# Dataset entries
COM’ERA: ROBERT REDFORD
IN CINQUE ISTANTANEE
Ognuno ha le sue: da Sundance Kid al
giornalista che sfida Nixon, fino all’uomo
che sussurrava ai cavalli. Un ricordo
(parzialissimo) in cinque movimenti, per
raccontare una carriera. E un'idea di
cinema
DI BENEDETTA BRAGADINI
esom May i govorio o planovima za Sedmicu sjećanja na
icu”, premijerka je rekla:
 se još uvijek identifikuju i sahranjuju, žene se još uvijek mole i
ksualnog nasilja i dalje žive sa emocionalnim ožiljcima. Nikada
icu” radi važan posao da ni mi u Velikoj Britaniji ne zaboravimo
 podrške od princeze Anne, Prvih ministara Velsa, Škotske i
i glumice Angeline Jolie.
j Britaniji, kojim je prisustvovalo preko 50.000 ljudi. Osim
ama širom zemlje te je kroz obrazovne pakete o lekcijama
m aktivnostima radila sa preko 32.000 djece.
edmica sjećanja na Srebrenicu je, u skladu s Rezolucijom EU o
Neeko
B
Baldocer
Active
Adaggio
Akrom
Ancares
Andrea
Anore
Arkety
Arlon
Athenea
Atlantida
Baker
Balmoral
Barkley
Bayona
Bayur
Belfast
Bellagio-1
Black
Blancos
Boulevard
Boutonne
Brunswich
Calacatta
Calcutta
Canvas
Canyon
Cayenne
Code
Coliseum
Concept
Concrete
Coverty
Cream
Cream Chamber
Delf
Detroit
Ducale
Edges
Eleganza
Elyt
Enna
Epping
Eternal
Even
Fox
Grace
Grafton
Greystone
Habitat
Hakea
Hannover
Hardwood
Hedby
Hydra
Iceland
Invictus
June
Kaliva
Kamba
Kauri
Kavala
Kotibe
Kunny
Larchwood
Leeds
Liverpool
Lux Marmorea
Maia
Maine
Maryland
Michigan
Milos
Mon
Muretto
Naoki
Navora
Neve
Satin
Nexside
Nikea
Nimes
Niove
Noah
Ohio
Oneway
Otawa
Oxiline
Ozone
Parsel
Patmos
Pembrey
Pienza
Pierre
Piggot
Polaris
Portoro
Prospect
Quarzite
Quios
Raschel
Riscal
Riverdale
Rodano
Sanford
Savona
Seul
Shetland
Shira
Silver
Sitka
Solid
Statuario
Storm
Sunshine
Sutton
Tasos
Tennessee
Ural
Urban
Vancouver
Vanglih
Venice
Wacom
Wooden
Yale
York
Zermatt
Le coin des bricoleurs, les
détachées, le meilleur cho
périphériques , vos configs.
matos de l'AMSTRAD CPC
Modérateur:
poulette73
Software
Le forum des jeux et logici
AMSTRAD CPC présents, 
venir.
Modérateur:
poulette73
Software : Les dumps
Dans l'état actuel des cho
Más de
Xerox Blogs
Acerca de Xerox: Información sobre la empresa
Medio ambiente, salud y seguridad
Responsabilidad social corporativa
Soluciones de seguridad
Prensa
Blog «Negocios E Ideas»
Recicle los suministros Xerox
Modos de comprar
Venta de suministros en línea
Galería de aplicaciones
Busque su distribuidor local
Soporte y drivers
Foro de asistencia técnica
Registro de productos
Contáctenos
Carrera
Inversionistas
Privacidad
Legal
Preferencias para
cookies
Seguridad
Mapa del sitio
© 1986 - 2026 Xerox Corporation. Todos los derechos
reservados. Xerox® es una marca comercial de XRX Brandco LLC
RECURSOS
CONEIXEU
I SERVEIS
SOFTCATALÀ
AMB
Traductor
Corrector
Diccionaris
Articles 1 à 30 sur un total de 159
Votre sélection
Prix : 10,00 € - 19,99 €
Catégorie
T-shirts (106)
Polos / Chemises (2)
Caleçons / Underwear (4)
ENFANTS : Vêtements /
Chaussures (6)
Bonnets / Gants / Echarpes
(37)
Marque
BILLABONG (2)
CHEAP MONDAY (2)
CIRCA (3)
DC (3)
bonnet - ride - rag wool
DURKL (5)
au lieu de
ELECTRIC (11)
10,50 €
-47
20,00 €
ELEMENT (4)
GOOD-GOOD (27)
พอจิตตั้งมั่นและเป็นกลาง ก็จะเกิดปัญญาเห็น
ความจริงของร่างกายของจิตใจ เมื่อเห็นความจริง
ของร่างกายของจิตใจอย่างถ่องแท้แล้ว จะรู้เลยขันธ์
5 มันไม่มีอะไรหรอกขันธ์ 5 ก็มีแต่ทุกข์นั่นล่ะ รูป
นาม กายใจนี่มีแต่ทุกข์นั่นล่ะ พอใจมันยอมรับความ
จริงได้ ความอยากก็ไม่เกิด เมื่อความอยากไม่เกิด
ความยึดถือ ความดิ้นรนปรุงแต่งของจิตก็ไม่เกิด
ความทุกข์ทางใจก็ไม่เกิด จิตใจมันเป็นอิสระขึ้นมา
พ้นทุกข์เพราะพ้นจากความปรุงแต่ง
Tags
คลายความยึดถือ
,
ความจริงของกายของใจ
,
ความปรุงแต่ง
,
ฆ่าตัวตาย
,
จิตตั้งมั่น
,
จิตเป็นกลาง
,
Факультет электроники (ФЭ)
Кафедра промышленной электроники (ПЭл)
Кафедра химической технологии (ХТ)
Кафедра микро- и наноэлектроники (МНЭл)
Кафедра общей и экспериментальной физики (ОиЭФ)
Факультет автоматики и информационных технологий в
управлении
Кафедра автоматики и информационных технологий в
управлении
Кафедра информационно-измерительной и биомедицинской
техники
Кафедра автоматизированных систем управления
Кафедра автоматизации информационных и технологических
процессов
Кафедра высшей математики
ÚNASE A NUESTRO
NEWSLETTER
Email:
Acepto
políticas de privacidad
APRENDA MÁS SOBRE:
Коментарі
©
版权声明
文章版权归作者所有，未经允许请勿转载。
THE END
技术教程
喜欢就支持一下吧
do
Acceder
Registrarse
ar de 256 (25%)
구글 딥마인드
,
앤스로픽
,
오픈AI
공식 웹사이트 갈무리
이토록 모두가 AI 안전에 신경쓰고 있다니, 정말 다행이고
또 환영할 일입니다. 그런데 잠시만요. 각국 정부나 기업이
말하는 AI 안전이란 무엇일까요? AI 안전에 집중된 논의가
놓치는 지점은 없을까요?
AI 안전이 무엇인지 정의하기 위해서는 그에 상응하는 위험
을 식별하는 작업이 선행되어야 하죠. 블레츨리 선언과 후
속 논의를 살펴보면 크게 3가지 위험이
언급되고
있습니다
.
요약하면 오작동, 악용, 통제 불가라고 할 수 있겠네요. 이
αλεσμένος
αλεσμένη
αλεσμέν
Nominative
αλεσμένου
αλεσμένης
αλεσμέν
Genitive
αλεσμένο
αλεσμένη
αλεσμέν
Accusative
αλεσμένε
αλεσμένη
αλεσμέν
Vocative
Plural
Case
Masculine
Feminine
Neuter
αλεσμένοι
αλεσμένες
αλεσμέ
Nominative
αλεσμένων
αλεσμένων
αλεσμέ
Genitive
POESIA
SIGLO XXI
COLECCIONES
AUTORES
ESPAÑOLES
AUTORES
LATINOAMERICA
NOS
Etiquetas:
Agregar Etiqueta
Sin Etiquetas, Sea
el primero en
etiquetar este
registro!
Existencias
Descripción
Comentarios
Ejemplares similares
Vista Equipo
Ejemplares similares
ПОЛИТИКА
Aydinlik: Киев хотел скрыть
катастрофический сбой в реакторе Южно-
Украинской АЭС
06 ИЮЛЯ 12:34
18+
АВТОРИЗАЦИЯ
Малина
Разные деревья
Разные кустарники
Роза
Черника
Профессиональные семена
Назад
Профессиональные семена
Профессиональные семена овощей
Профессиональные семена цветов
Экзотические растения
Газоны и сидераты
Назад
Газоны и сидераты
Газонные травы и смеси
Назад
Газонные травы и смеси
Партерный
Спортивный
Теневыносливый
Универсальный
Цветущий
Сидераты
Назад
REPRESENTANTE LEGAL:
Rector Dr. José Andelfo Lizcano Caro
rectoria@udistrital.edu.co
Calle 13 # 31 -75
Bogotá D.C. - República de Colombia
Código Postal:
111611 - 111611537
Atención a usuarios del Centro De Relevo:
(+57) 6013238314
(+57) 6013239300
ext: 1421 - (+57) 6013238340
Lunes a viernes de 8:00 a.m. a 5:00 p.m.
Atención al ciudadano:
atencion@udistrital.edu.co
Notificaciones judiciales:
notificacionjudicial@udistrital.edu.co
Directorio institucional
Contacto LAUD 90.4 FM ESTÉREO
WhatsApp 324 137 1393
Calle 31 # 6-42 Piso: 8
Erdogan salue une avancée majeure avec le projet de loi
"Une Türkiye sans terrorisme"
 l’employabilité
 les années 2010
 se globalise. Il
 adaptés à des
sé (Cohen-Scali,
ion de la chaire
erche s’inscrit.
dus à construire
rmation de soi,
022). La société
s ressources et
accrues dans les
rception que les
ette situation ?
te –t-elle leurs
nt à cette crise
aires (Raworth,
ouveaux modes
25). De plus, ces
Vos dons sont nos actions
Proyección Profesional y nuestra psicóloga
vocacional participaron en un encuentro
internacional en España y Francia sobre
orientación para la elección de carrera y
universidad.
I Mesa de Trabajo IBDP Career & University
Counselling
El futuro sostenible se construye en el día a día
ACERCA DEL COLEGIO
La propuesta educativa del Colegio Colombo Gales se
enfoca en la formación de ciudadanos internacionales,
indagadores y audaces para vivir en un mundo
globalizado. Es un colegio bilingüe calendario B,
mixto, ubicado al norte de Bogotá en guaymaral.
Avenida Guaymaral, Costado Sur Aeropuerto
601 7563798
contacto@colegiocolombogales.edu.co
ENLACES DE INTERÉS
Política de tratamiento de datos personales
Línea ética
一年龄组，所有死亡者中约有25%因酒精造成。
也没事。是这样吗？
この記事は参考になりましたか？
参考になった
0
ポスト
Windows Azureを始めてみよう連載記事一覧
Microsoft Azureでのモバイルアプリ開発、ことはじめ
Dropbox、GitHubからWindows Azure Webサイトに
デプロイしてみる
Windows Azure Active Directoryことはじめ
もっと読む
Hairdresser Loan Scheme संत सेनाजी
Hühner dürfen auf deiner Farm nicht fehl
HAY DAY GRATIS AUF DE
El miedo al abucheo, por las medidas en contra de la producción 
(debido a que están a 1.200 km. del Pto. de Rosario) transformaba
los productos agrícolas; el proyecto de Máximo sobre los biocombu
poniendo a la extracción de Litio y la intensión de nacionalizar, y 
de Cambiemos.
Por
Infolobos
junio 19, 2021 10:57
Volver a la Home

# PROBLEM DESCRIPTION
Retype only this range exactly: the first line of the data through the line where "ksualnog nasilja i" appears.

# OUTPUT
COM’ERA: ROBERT REDFORD
IN CINQUE ISTANTANEE
Ognuno ha le sue: da Sundance Kid al
giornalista che sfida Nixon, fino all’uomo
che sussurrava ai cavalli. Un ricordo
(parzialissimo) in cinque movimenti, per
raccontare una carriera. E un'idea di
cinema
DI BENEDETTA BRAGADINI
esom May i govorio o planovima za Sedmicu sjećanja na
icu”, premijerka je rekla:
 se još uvijek identifikuju i sahranjuju, žene se još uvijek mole i
ksualnog nasilja i dalje žive sa emocionalnim ožiljcima. Nikada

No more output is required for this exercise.